Les conclusions du conseil des ministres du vendredi 2 octobre rendues publiques par la porte parole du gouvernement Madeleine Berre ont été marquées entre autres, par la prorogation de l’état d’urgence sanitaire. Une prorogation qui contraint les populations à subir à nouveau, les mesures gouvernementales restrictives de liberté au nom d’une Covid-19 dont les chiffres, clairement, montrent l’impertinence de cette énième prorogation

Sont prorogées au terme du conseil des ministres de ce vendredi 3 octobre 2020, « les mesures sanitaires de  prévention, de lutte et de riposte contre la COVID-19 conformément à la loi n°003/2020 du 11 mai  2020 fixant les mesures de prévention, de lutte et de  riposte contre les catastrophes sanitaires ». C’est en ces mots que comme le pressentait l’opinion,  le gouvernement a entériné la prorogation de toutes les mesures par le biais du « Projet de loi portant prorogation des mesures de prévention, de lutte et  de riposte contre la Covid-19 » conscient de ce que, les chiffres de la tendance actuelle sont à la baisse. Mieux, dérisoires, au regard de la moyenne entre les cas positifs et le nombres de prélèvements effectués. 

Pour exemple, les chiffres de la surveillance épidémiologique de ce vendredi 2 octobre font état de 31 contaminations sur 5661 prélèvements effectués, soit une moyenne de 0,5%. Ceux de la surveillance du mercredi 30 septembre affichent un total de 14 contaminations sur 5662 prélèvements, soit un pourcentage de 0,2%. Enfin, les chiffres du lundi 28 septembre 2020, présentent un bilan de 24 cas positifs sur 5381 soit une moyenne de 0,3%. 

« Les faits sont têtus mais la réalité est concrète » dit-on. En une semaine, la moyenne entre contaminations et prélèvements n’a pas atteint 1%. Mieux, dans certaines provinces comme le Moyen-Ogooué, en dépit des prélèvements, très souvent, aucun cas n’a été enregistré. Le Gabon n’a enregistré en 7 mois que 54 décès. Le constat est donc sans appel. Le comité de pilotage du plan de veille et de riposte contre l’épidémie à Coronavirus a réussi à circonscrire le virus presque sur l’ensemble du territoire national. 

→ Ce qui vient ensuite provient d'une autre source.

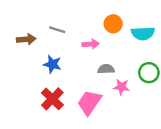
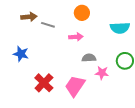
orange circle: (113, 24) -> (82, 13), moved
brown arrow: (26, 39) -> (29, 17), moved
blue star: (52, 64) -> (21, 54), moved

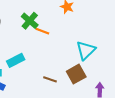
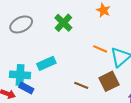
orange line: (42, 31) -> (100, 49), moved

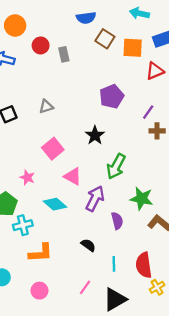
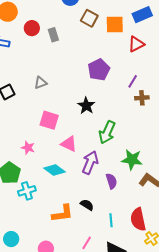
pink square: (53, 149) -> (49, 120), turned -30
orange L-shape: (41, 253) -> (63, 213), moved

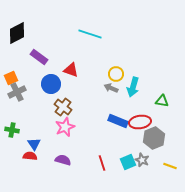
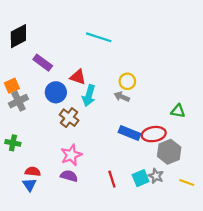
cyan arrow: (133, 87) -> (89, 96), moved
pink star: (65, 127) -> (71, 155), moved
blue triangle: (34, 144) -> (29, 185), moved

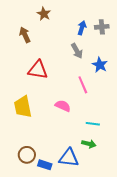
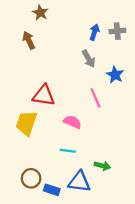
brown star: (44, 14) -> (40, 13), moved
red triangle: (38, 70) -> (44, 95), moved
yellow trapezoid: (23, 107) -> (26, 123), turned 30
cyan line: (93, 124) -> (68, 151), moved

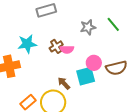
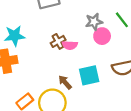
cyan star: (27, 44) -> (15, 36), moved
pink circle: (94, 63) -> (102, 36), moved

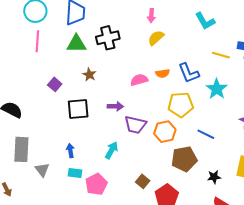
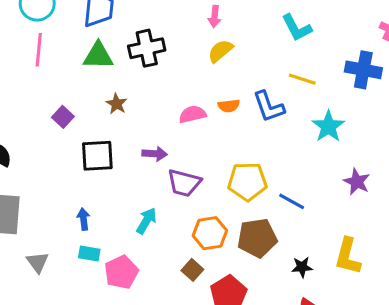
yellow line: (221, 55) -> (302, 79), moved
cyan star: (217, 89) -> (328, 126), moved
yellow pentagon: (181, 105) -> (247, 182), moved
orange hexagon: (165, 132) -> (210, 233), moved
gray triangle: (42, 170) -> (38, 262), moved

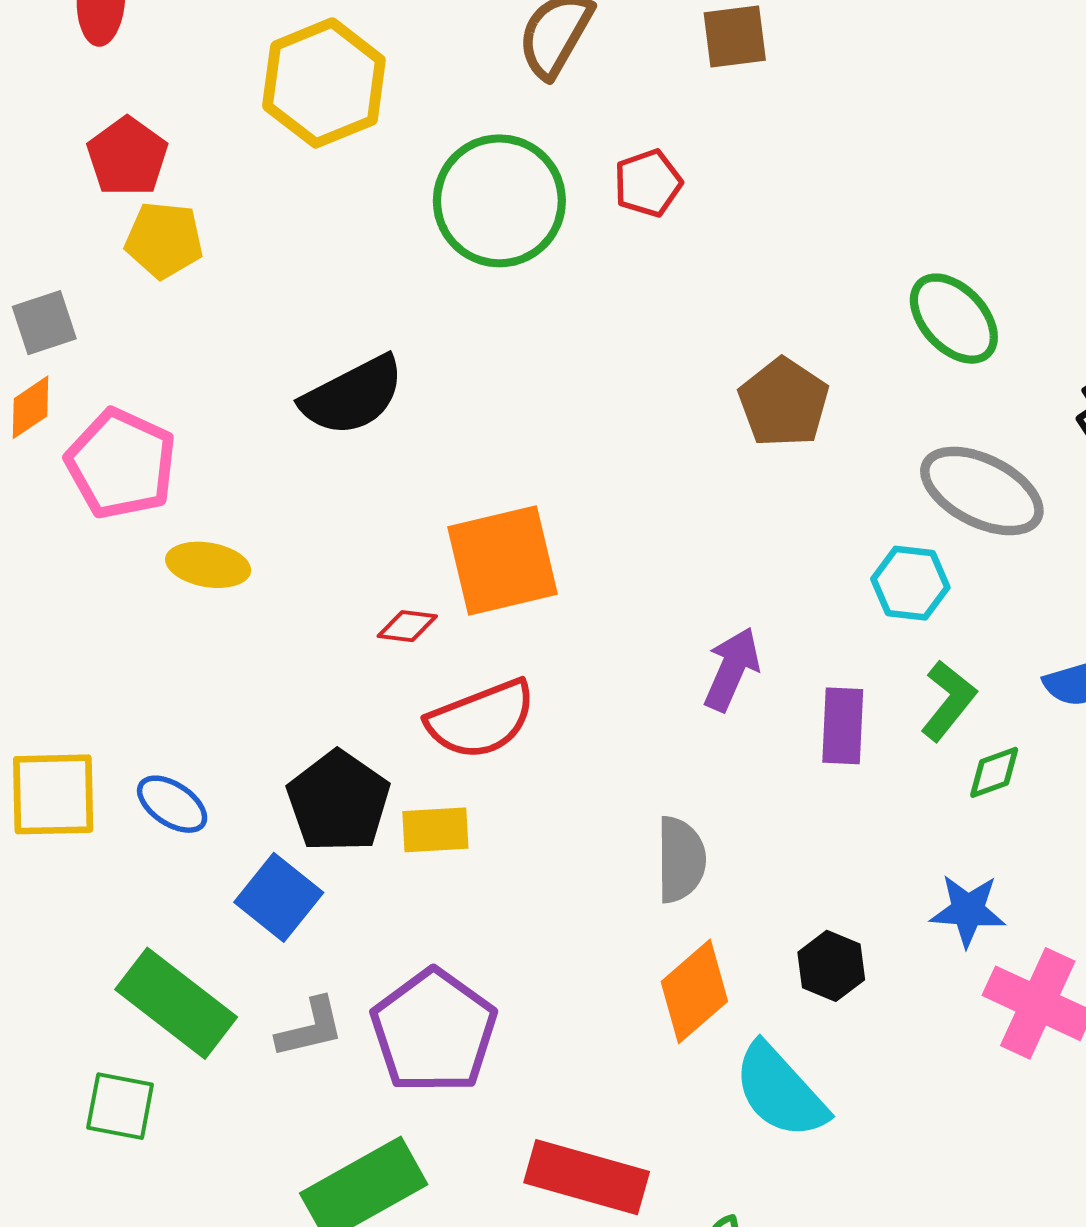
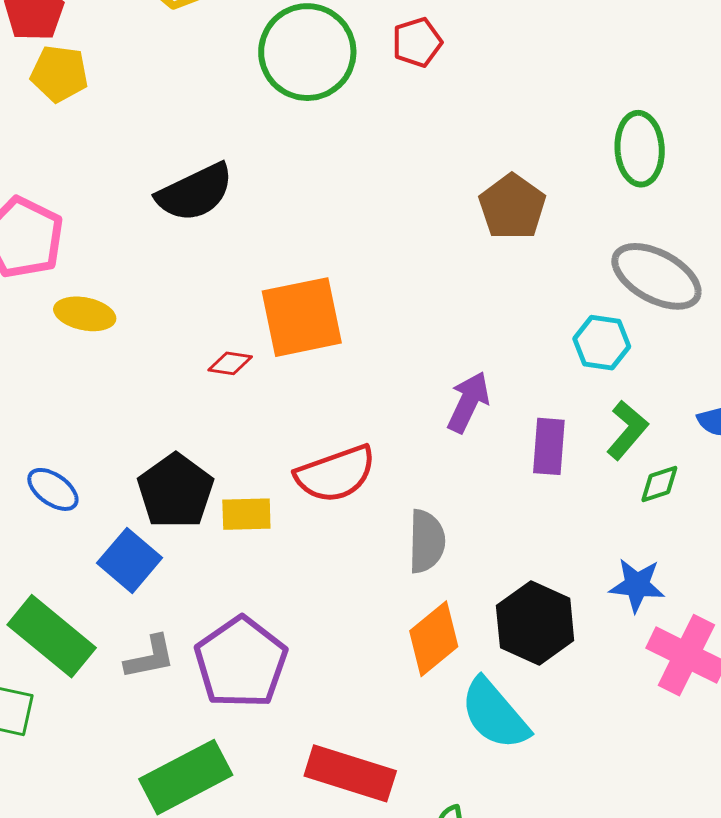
green ellipse: (954, 319) -> (640, 149), turned 38
red semicircle: (481, 719) -> (335, 474), moved
black hexagon: (831, 966) -> (535, 623), size x1.6

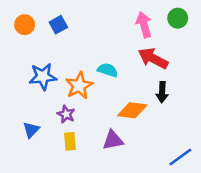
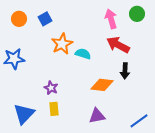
blue star: (43, 77) -> (14, 59), moved
orange star: (79, 86) -> (62, 44), moved
blue triangle: (31, 130) -> (24, 114), moved, size x1.6
purple triangle: (113, 140) -> (97, 116), moved

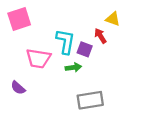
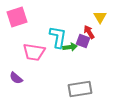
yellow triangle: (113, 19) -> (100, 17), turned 40
purple square: (85, 49) -> (83, 41), moved
green arrow: (73, 67) -> (70, 47), moved

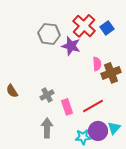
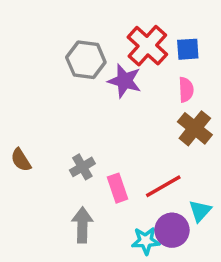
blue square: (107, 28) -> (188, 49), turned 32
pink semicircle: (97, 64) -> (186, 90), moved
brown cross: (111, 73) -> (195, 128), turned -30
cyan triangle: (114, 128) -> (200, 211), moved

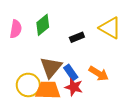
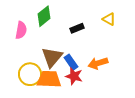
yellow triangle: (110, 28) -> (109, 19), size x0.6
pink semicircle: (16, 29) -> (21, 30), moved
orange arrow: (99, 74) -> (98, 63), turned 132

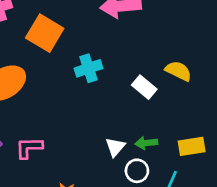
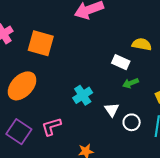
cyan cross: (88, 68) -> (83, 95), moved
green arrow: (146, 143) -> (131, 83), moved

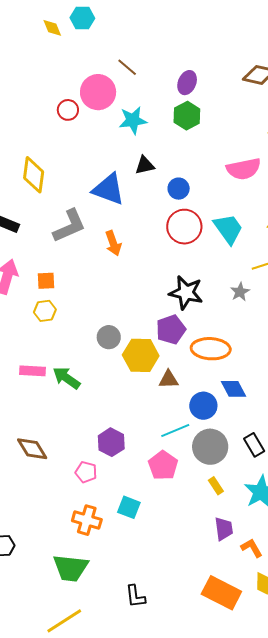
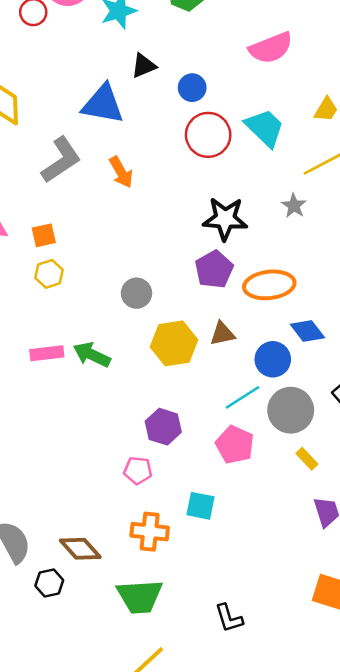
yellow hexagon: (141, 355) -> (174, 343), moved
brown diamond: (32, 449) -> (80, 549), moved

Une question revient donc de façon incessante dans l’esprit des Gabonais. Pourquoi diantre, en dépit de cette réalité manifeste, le gouvernement s’entêtet-il proroger l’état d’une situation qui en tout point de vue, n’est plus urgente ? Le Gabon n’enregistre plus de décès, en réanimation on compte en moyenne au plus 4 patients, le nombre de personnes hospitalisées est inférieure à 10 ? 

Constat fait, sur quoi s’appuie donc Guy Patrick Obiang Ndong et par ricochet, le gouvernement Ossouka Raponda pour proroger cette loi n°003/2020 du 11 mai  2020 fixant les mesures de prévention, de lutte et de  riposte contre les catastrophes sanitaires ? Ou bien la Covid-19 n’est que le subterfuge derrière lequel se cache Ossouka Raponda et compagnie pour mettre en œuvre leurs desseins inavoués

La relance économique, socle sur lequel s’est appuyé le gouvernement n’est à l’heure actuelle toujours pas effective. L’économie nécessairement de rente tourne au ralenti. Quel est cette situation ou état tellement urgent qui pousse « la reine des Mpongwè et son équipe » à sacrifier toute une économie sur l’autel d’une pandémie que le Gabon, semble du reste,  avoir demaîtrisée

Les populations ne sont pas naïves et ce gouvernement en est conscient. Tout le monde sait que cette prorogation a des desseins aux antipodes de la situation sanitaire actuelle. L’exécutif sait pertinemment que lever l’état d’urgence signifie tourner la page de la covid-19. Et tourner la page de la covid-19 a pour corollaire, le retour au devant de la scène de toutes les thématiques relatives aux crises diverses et multiformes qui secouent le pays. 

Tourner la page de la covid-19 c’est prêter le flanc à l’opposition, la Société civile et aux populations, de remettre au goût du jour la fâcheuse question de la vacance du pouvoir. Ossouka Raponda n’est pas bête. « Qui est fou » comme diraient les ivoiriens. Gardons-les confinés, s’est-elle certainement dit.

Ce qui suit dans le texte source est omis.